When “trusted updates” become the attack path: the Notepad++ download incident
In late 2025 (disclosed publicly in early February 2026), the update channel for Notepad++ was abused in a way that should make every IT leader take note, that attackers didn’t need to exploit your endpoint directly—they simply got in the middle of a trusted software update flow. Reporting and the project’s own notes describe selective redirection of update traffic to attacker-controlled infrastructure, leading some targets to download compromised executables under the guise of a normal update.

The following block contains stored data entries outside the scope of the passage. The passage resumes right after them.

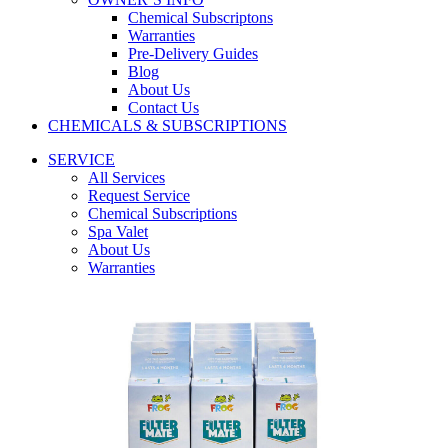
Chemical Subscriptons
Warranties
Pre-Delivery Guides
Blog
About Us
Contact Us
CHEMICALS & SUBSCRIPTIONS
SERVICE
All Services
Request Service
Chemical Subscriptions
Spa Valet
About Us
Warranties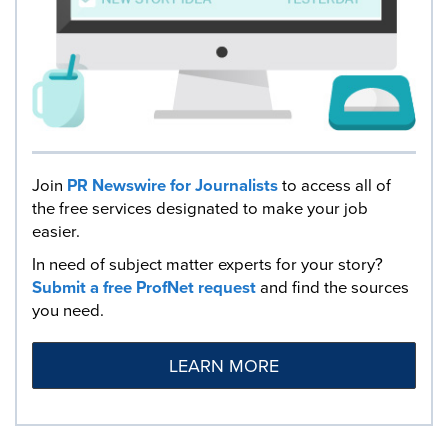
Join
PR Newswire for Journalists
to access all of
the free services designated to make your job
easier.
In need of subject matter experts for your story?
Submit a free ProfNet request
and find the sources
you need.
LEARN MORE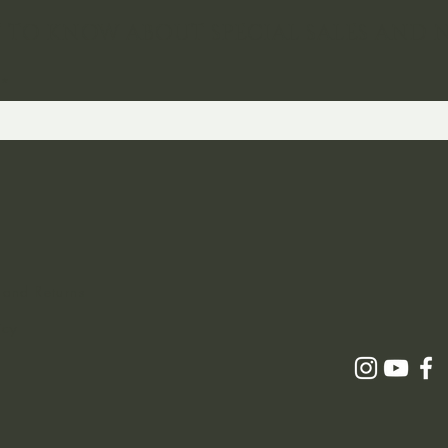
ST TO KNOW ABOUT SPECIAL SALES AND 
 and Returns
icy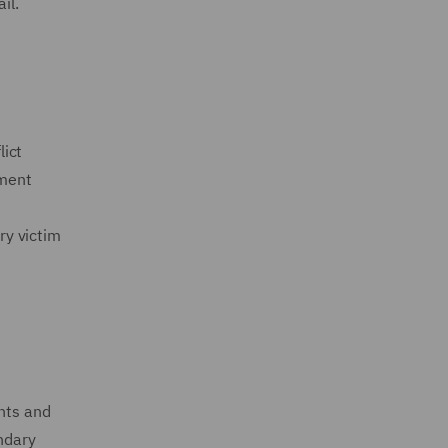
ail.
lict
ement
ry victim
ents and
ondary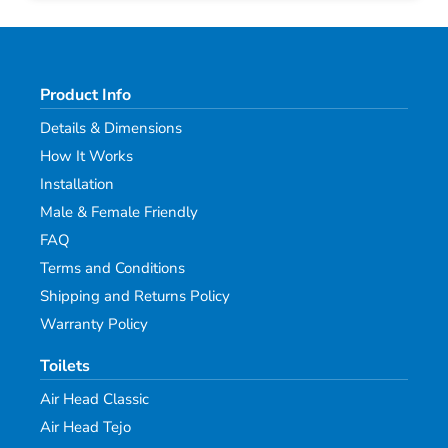
Product Info
Details & Dimensions
How It Works
Installation
Male & Female Friendly
FAQ
Terms and Conditions
Shipping and Returns Policy
Warranty Policy
Toilets
Air Head Classic
Air Head Tejo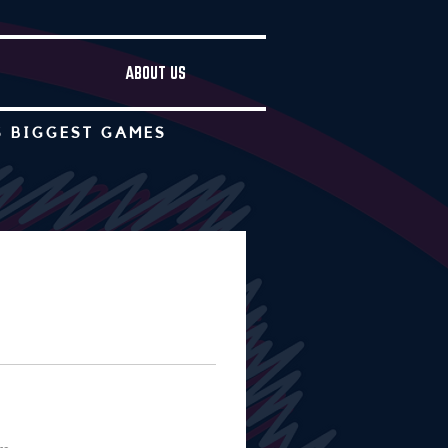
ABOUT US
S BIGGEST GAMES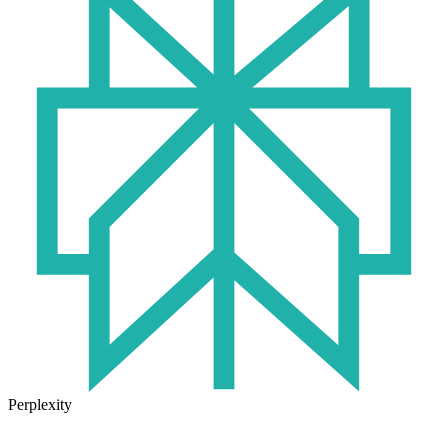
Perplexity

Two details matter for defenders:
– This was a supply-chain style event, but not the “modify the source code” kind. It was closer to infrastructure / delivery path compromise (hosting, routing, updater manifest flow), which is increasingly common.
– The response emphasized hardening verification in the updater and encouraged users to upgrade and re-install from official sources.
How this rhymes with SolarWinds 2020 (and how it differs)
The SolarWinds Orion compromise (discovered mid-December 2020) remains the modern benchmark for “software updates as a weapon.” In SolarWinds, adversaries inserted malicious code into the vendor’s build process, so the update itself was legitimately built and distributed—just poisoned.
What’s similar:
Both incidents share the core pattern:
– Trusted distribution channel (automatic updates) becomes the delivery vehicle.
– Downstream victims inherit trust they did not explicitly grant.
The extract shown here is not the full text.